◆ YOUR ASSIGNMENT
Leave the pictures out. Return the rest of the listing below exactly.

*** RECORDS FOR PROCESSING ***

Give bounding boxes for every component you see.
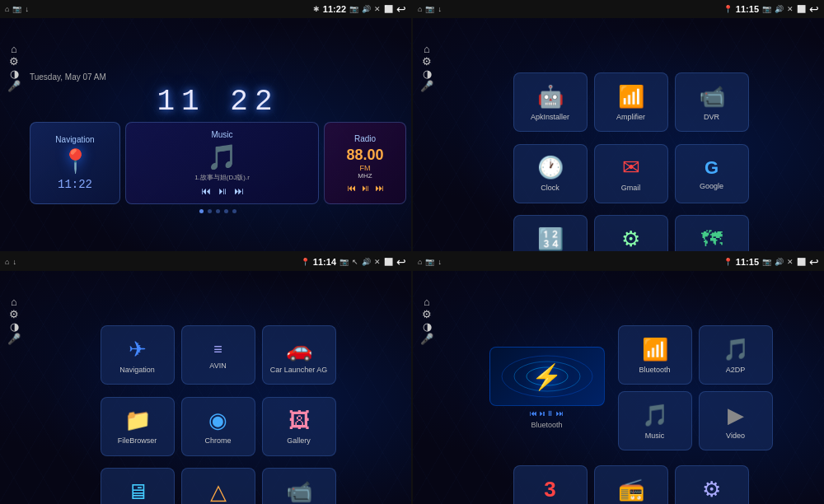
app-google[interactable]: G Google — [675, 144, 749, 203]
window-icon[interactable]: ⬜ — [384, 5, 393, 13]
dvr-icon-1: 📹 — [699, 84, 725, 110]
home-icon-2[interactable]: ⌂ — [418, 5, 422, 13]
camera-icon[interactable]: 📷 — [12, 5, 21, 13]
download-icon-3[interactable]: ↓ — [12, 258, 16, 266]
download-icon-2[interactable]: ↓ — [438, 5, 442, 13]
app-dvr-1[interactable]: 📹 DVR — [675, 72, 749, 132]
download-icon[interactable]: ↓ — [25, 5, 29, 13]
dot-2[interactable] — [208, 209, 212, 213]
side-sliders-icon-4[interactable]: ⚙ — [422, 308, 432, 320]
back-icon-2[interactable]: ↩ — [809, 2, 819, 16]
window-icon-3[interactable]: ⬜ — [384, 258, 393, 266]
app-apkinstaller[interactable]: 🤖 ApkInstaller — [513, 72, 588, 132]
nav-widget[interactable]: Navigation 📍 11:22 — [30, 122, 120, 204]
app-row-1: 🤖 ApkInstaller 📶 Amplifier 📹 DVR — [442, 72, 819, 132]
close-icon-3[interactable]: ✕ — [374, 258, 381, 266]
side-sliders-icon-2[interactable]: ⚙ — [422, 55, 432, 68]
side-home-icon[interactable]: ⌂ — [11, 43, 17, 55]
dot-1[interactable] — [199, 209, 204, 213]
side-mic-icon[interactable]: 🎤 — [7, 80, 21, 92]
radio-play-icon[interactable]: ⏯ — [361, 183, 370, 193]
app-label-google: Google — [700, 182, 723, 190]
close-icon-4[interactable]: ✕ — [787, 258, 794, 266]
camera2-icon-4[interactable]: 📷 — [762, 258, 771, 266]
volume-icon[interactable]: 🔊 — [362, 5, 371, 13]
bt-large-widget[interactable]: ⚡ — [489, 347, 605, 406]
app-dvr-2[interactable]: 📹 DVR — [262, 468, 336, 504]
camera-icon-3[interactable]: 📷 — [339, 258, 349, 266]
side-mic-icon-4[interactable]: 🎤 — [420, 333, 433, 345]
side-contrast-icon-4[interactable]: ◑ — [423, 320, 432, 333]
home-icon[interactable]: ⌂ — [5, 5, 9, 13]
app-radio[interactable]: 📻 Radio — [594, 465, 668, 504]
app-settings[interactable]: ⚙ Settings — [675, 465, 749, 504]
volume-icon-4[interactable]: 🔊 — [775, 258, 784, 266]
radio-next-icon[interactable]: ⏭ — [375, 183, 384, 193]
radio-icon: 📻 — [618, 477, 644, 502]
back-icon[interactable]: ↩ — [396, 2, 406, 16]
side-mic-icon-3[interactable]: 🎤 — [7, 333, 21, 345]
status-time-4: 11:15 — [736, 257, 759, 267]
app-calculator[interactable]: 🔢 Calculator — [513, 215, 588, 251]
app-chrome[interactable]: ◉ Chrome — [181, 397, 255, 456]
dot-3[interactable] — [216, 209, 220, 213]
next-icon[interactable]: ⏭ — [234, 185, 244, 197]
camera-icon-2[interactable]: 📷 — [425, 5, 434, 13]
radio-prev-icon[interactable]: ⏮ — [347, 183, 356, 193]
window-icon-2[interactable]: ⬜ — [797, 5, 806, 13]
bt-widget-label: Bluetooth — [531, 421, 562, 429]
dot-4[interactable] — [224, 209, 228, 213]
side-contrast-icon[interactable]: ◑ — [10, 68, 19, 80]
side-sliders-icon-3[interactable]: ⚙ — [9, 308, 19, 320]
app-carlauncher[interactable]: 🚗 Car Launcher AG — [262, 325, 336, 385]
back-icon-3[interactable]: ↩ — [396, 255, 406, 268]
app-video[interactable]: ▶ Video — [699, 391, 773, 450]
app-filebrowser[interactable]: 📁 FileBrowser — [101, 397, 175, 456]
app-maps[interactable]: 🗺 Maps — [675, 215, 749, 251]
home-icon-4[interactable]: ⌂ — [418, 258, 422, 266]
app-gallery[interactable]: 🖼 Gallery — [262, 397, 336, 456]
close-icon[interactable]: ✕ — [374, 5, 381, 13]
home-icon-3[interactable]: ⌂ — [5, 258, 9, 266]
camera-icon-4[interactable]: 📷 — [425, 258, 434, 266]
app-avin[interactable]: ≡ AVIN — [181, 325, 255, 385]
close-icon-2[interactable]: ✕ — [787, 5, 794, 13]
dot-5[interactable] — [232, 209, 236, 213]
side-sliders-icon[interactable]: ⚙ — [9, 55, 19, 68]
app-dab[interactable]: △ DAB+ — [181, 468, 255, 504]
app-amplifier[interactable]: 📶 Amplifier — [594, 72, 668, 132]
camera2-icon-2[interactable]: 📷 — [762, 5, 771, 13]
window-icon-4[interactable]: ⬜ — [797, 258, 806, 266]
app-clock[interactable]: 🕐 Clock — [513, 144, 588, 203]
app-music[interactable]: 🎵 Music — [618, 391, 692, 450]
side-nav-3: ⌂ ⚙ ◑ 🎤 — [5, 296, 23, 345]
side-contrast-icon-2[interactable]: ◑ — [423, 68, 432, 80]
side-home-icon-3[interactable]: ⌂ — [11, 296, 17, 308]
clock-display: 11 22 — [30, 85, 406, 119]
volume-icon-3[interactable]: 🔊 — [362, 258, 371, 266]
radio-band: FM — [360, 164, 371, 172]
app-gmail[interactable]: ✉ Gmail — [594, 144, 668, 203]
prev-icon[interactable]: ⏮ — [201, 185, 211, 197]
app-tpms[interactable]: ⚙ TPMS — [594, 215, 668, 251]
app-calendar[interactable]: 3 Calendar — [513, 465, 588, 504]
back-icon-4[interactable]: ↩ — [809, 255, 819, 268]
play-icon[interactable]: ⏯ — [218, 185, 227, 197]
app-a2dp[interactable]: 🎵 A2DP — [699, 325, 773, 385]
side-contrast-icon-3[interactable]: ◑ — [10, 320, 19, 333]
app-label-video: Video — [726, 432, 745, 440]
volume-icon-2[interactable]: 🔊 — [775, 5, 784, 13]
app-bluetooth[interactable]: 📶 Bluetooth — [618, 325, 692, 385]
radio-widget[interactable]: Radio 88.00 FM MHZ ⏮ ⏯ ⏭ — [324, 122, 406, 204]
avin-icon: ≡ — [213, 341, 222, 358]
side-home-icon-4[interactable]: ⌂ — [424, 296, 430, 308]
camera2-icon[interactable]: 📷 — [349, 5, 358, 13]
side-home-icon-2[interactable]: ⌂ — [424, 43, 430, 55]
app-row-5: 📁 FileBrowser ◉ Chrome 🖼 Gallery — [30, 397, 406, 456]
music-widget[interactable]: Music 🎵 1.故事与妲(DJ版).r ⏮ ⏯ ⏭ — [125, 122, 319, 204]
download-icon-4[interactable]: ↓ — [438, 258, 442, 266]
nav-widget-title: Navigation — [55, 135, 94, 144]
side-mic-icon-2[interactable]: 🎤 — [420, 80, 433, 92]
app-navigation[interactable]: ✈ Navigation — [101, 325, 175, 385]
app-easyconnection[interactable]: 🖥 EasyConnection — [101, 468, 175, 504]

*** End of RECORDS FOR PROCESSING ***

◆ SOLUTION TO THE PROBLEM
Give bounding boxes for every component you see.
app-google[interactable]: G Google — [675, 144, 749, 203]
window-icon[interactable]: ⬜ — [384, 5, 393, 13]
dvr-icon-1: 📹 — [699, 84, 725, 110]
home-icon-2[interactable]: ⌂ — [418, 5, 422, 13]
camera-icon[interactable]: 📷 — [12, 5, 21, 13]
download-icon-3[interactable]: ↓ — [12, 258, 16, 266]
download-icon-2[interactable]: ↓ — [438, 5, 442, 13]
app-dvr-1[interactable]: 📹 DVR — [675, 72, 749, 132]
download-icon[interactable]: ↓ — [25, 5, 29, 13]
dot-2[interactable] — [208, 209, 212, 213]
side-sliders-icon-4[interactable]: ⚙ — [422, 308, 432, 320]
back-icon-2[interactable]: ↩ — [809, 2, 819, 16]
window-icon-3[interactable]: ⬜ — [384, 258, 393, 266]
app-apkinstaller[interactable]: 🤖 ApkInstaller — [513, 72, 588, 132]
nav-widget[interactable]: Navigation 📍 11:22 — [30, 122, 120, 204]
app-row-1: 🤖 ApkInstaller 📶 Amplifier 📹 DVR — [442, 72, 819, 132]
close-icon-3[interactable]: ✕ — [374, 258, 381, 266]
side-sliders-icon-2[interactable]: ⚙ — [422, 55, 432, 68]
side-home-icon[interactable]: ⌂ — [11, 43, 17, 55]
dot-1[interactable] — [199, 209, 204, 213]
side-mic-icon[interactable]: 🎤 — [7, 80, 21, 92]
radio-play-icon[interactable]: ⏯ — [361, 183, 370, 193]
app-label-google: Google — [700, 182, 723, 190]
close-icon-4[interactable]: ✕ — [787, 258, 794, 266]
camera2-icon-4[interactable]: 📷 — [762, 258, 771, 266]
volume-icon[interactable]: 🔊 — [362, 5, 371, 13]
bt-large-widget[interactable]: ⚡ — [489, 347, 605, 406]
app-dvr-2[interactable]: 📹 DVR — [262, 468, 336, 504]
camera-icon-3[interactable]: 📷 — [339, 258, 349, 266]
side-mic-icon-4[interactable]: 🎤 — [420, 333, 433, 345]
side-contrast-icon-4[interactable]: ◑ — [423, 320, 432, 333]
home-icon[interactable]: ⌂ — [5, 5, 9, 13]
app-radio[interactable]: 📻 Radio — [594, 465, 668, 504]
app-settings[interactable]: ⚙ Settings — [675, 465, 749, 504]
volume-icon-4[interactable]: 🔊 — [775, 258, 784, 266]
radio-next-icon[interactable]: ⏭ — [375, 183, 384, 193]
radio-icon: 📻 — [618, 477, 644, 502]
back-icon[interactable]: ↩ — [396, 2, 406, 16]
side-mic-icon-3[interactable]: 🎤 — [7, 333, 21, 345]
status-time-4: 11:15 — [736, 257, 759, 267]
app-calculator[interactable]: 🔢 Calculator — [513, 215, 588, 251]
app-chrome[interactable]: ◉ Chrome — [181, 397, 255, 456]
dot-3[interactable] — [216, 209, 220, 213]
next-icon[interactable]: ⏭ — [234, 185, 244, 197]
camera-icon-2[interactable]: 📷 — [425, 5, 434, 13]
radio-prev-icon[interactable]: ⏮ — [347, 183, 356, 193]
window-icon-2[interactable]: ⬜ — [797, 5, 806, 13]
bt-widget-label: Bluetooth — [531, 421, 562, 429]
dot-4[interactable] — [224, 209, 228, 213]
side-contrast-icon[interactable]: ◑ — [10, 68, 19, 80]
side-sliders-icon-3[interactable]: ⚙ — [9, 308, 19, 320]
app-carlauncher[interactable]: 🚗 Car Launcher AG — [262, 325, 336, 385]
back-icon-3[interactable]: ↩ — [396, 255, 406, 268]
app-video[interactable]: ▶ Video — [699, 391, 773, 450]
app-filebrowser[interactable]: 📁 FileBrowser — [101, 397, 175, 456]
app-maps[interactable]: 🗺 Maps — [675, 215, 749, 251]
home-icon-4[interactable]: ⌂ — [418, 258, 422, 266]
app-gallery[interactable]: 🖼 Gallery — [262, 397, 336, 456]
close-icon[interactable]: ✕ — [374, 5, 381, 13]
home-icon-3[interactable]: ⌂ — [5, 258, 9, 266]
camera-icon-4[interactable]: 📷 — [425, 258, 434, 266]
app-avin[interactable]: ≡ AVIN — [181, 325, 255, 385]
close-icon-2[interactable]: ✕ — [787, 5, 794, 13]
dot-5[interactable] — [232, 209, 236, 213]
side-sliders-icon[interactable]: ⚙ — [9, 55, 19, 68]
app-dab[interactable]: △ DAB+ — [181, 468, 255, 504]
app-amplifier[interactable]: 📶 Amplifier — [594, 72, 668, 132]
camera2-icon-2[interactable]: 📷 — [762, 5, 771, 13]
window-icon-4[interactable]: ⬜ — [797, 258, 806, 266]
app-clock[interactable]: 🕐 Clock — [513, 144, 588, 203]
app-music[interactable]: 🎵 Music — [618, 391, 692, 450]
side-nav-3: ⌂ ⚙ ◑ 🎤 — [5, 296, 23, 345]
side-contrast-icon-2[interactable]: ◑ — [423, 68, 432, 80]
side-home-icon-3[interactable]: ⌂ — [11, 296, 17, 308]
clock-display: 11 22 — [30, 85, 406, 119]
volume-icon-3[interactable]: 🔊 — [362, 258, 371, 266]
radio-band: FM — [360, 164, 371, 172]
app-gmail[interactable]: ✉ Gmail — [594, 144, 668, 203]
prev-icon[interactable]: ⏮ — [201, 185, 211, 197]
app-tpms[interactable]: ⚙ TPMS — [594, 215, 668, 251]
app-calendar[interactable]: 3 Calendar — [513, 465, 588, 504]
back-icon-4[interactable]: ↩ — [809, 255, 819, 268]
play-icon[interactable]: ⏯ — [218, 185, 227, 197]
app-a2dp[interactable]: 🎵 A2DP — [699, 325, 773, 385]
side-contrast-icon-3[interactable]: ◑ — [10, 320, 19, 333]
app-label-video: Video — [726, 432, 745, 440]
volume-icon-2[interactable]: 🔊 — [775, 5, 784, 13]
app-bluetooth[interactable]: 📶 Bluetooth — [618, 325, 692, 385]
radio-widget[interactable]: Radio 88.00 FM MHZ ⏮ ⏯ ⏭ — [324, 122, 406, 204]
avin-icon: ≡ — [213, 341, 222, 358]
side-home-icon-4[interactable]: ⌂ — [424, 296, 430, 308]
camera2-icon[interactable]: 📷 — [349, 5, 358, 13]
side-home-icon-2[interactable]: ⌂ — [424, 43, 430, 55]
app-row-5: 📁 FileBrowser ◉ Chrome 🖼 Gallery — [30, 397, 406, 456]
music-widget[interactable]: Music 🎵 1.故事与妲(DJ版).r ⏮ ⏯ ⏭ — [125, 122, 319, 204]
download-icon-4[interactable]: ↓ — [438, 258, 442, 266]
nav-widget-title: Navigation — [55, 135, 94, 144]
side-mic-icon-2[interactable]: 🎤 — [420, 80, 433, 92]
app-navigation[interactable]: ✈ Navigation — [101, 325, 175, 385]
app-easyconnection[interactable]: 🖥 EasyConnection — [101, 468, 175, 504]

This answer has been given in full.